JAKARTA (Reuters) – Indonesia’s Supreme Court has annulled the government’s move to increase health insurance premiums for hundreds of millions of people, news website Detik.com reported on Monday, citing a court ruling.
The government issued a decree to raise premiums managed by insurer BPJS Kesehatan by at least 65% in October, after the state-owned agency estimated a $2.3 billion cash shortfall last year and warned that the gap could widen by 140% by 2024.
BPJS Kesehatan, which provides universal health coverage for over 200 million people, has been facing cash problems not long after its inception in 2014, regularly booking claims far exceeding premiums it collects. Its premiums are regulated by the government.
The Supreme Court has decided that the increases in premiums contradicted the 2009 Health Law and ordered they be canceled, according to the ruling cited by Detik.com.
The court’s decision was in response to a judicial review filed late last year by a group of patients suffering kidney failure, the news portal wrote.
The court’s spokesman did not immediately respond to a Reuters’ request for comment.
Finance Minister Sri Mulyani Indrawati said the ruling would have implications on BPJS Kesehatan’s finances.
“We will see on how to make BPJS Kesehatan more sustainable,” Indrawati told reporters. “It gives healthcare services for the wider public, but financially it’s at a loss.”
It was not clear if BPJS Kesehatan would have to return funds to policyholders or the state following the ruling. The government pays for the coverage of some 96 million people on low income.

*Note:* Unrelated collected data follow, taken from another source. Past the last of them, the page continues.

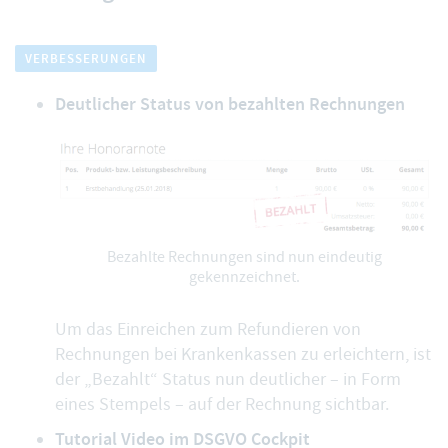
VERBESSERUNGEN
Deutlicher Status von bezahlten Rechnungen
Bezahlte Rechnungen sind nun eindeutig
gekennzeichnet.
Um das Einreichen zum Refundieren von
Rechnungen bei Krankenkassen zu erleichtern, ist
der „Bezahlt“ Status nun deutlicher – in Form
eines Stempels – auf der Rechnung sichtbar.
Tutorial Video im DSGVO Cockpit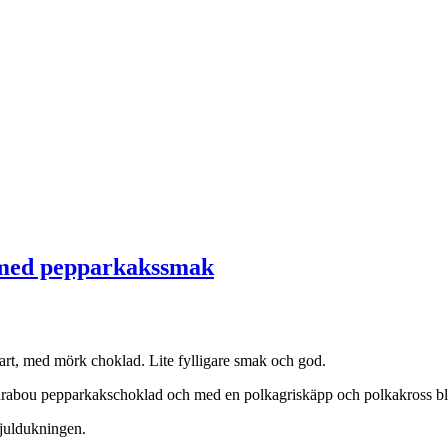
s med pepparkakssmak
rt, med mörk choklad. Lite fylligare smak och god.
 Marabou pepparkakschoklad och med en polkagriskäpp och polkakross bli
l juldukningen.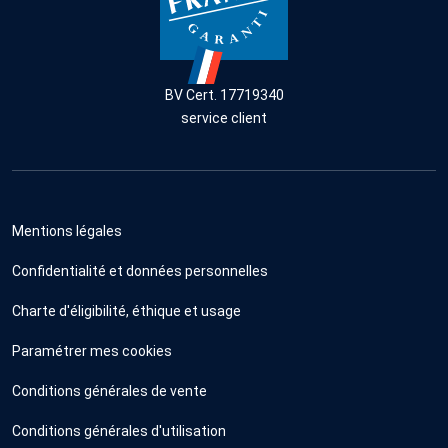
BV Cert. 17719340
service client
Mentions légales
Confidentialité et données personnelles
Charte d'éligibilité, éthique et usage
Paramétrer mes cookies
Conditions générales de vente
Conditions générales d'utilisation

BPJS Kesehatan’s cash deficits had previously led to late payments to hospitals and clinics, who then delayed payments to pharmaceutical firms.
Indrawati said last month she would pay upfront 12 trillion rupiah ($834.20 million) of state-subsidized premiums through April to BPJS Kesehatan, so the insurer could pay up its bills to hospitals, as part of the government’s measure to contain the spread of coronavirus.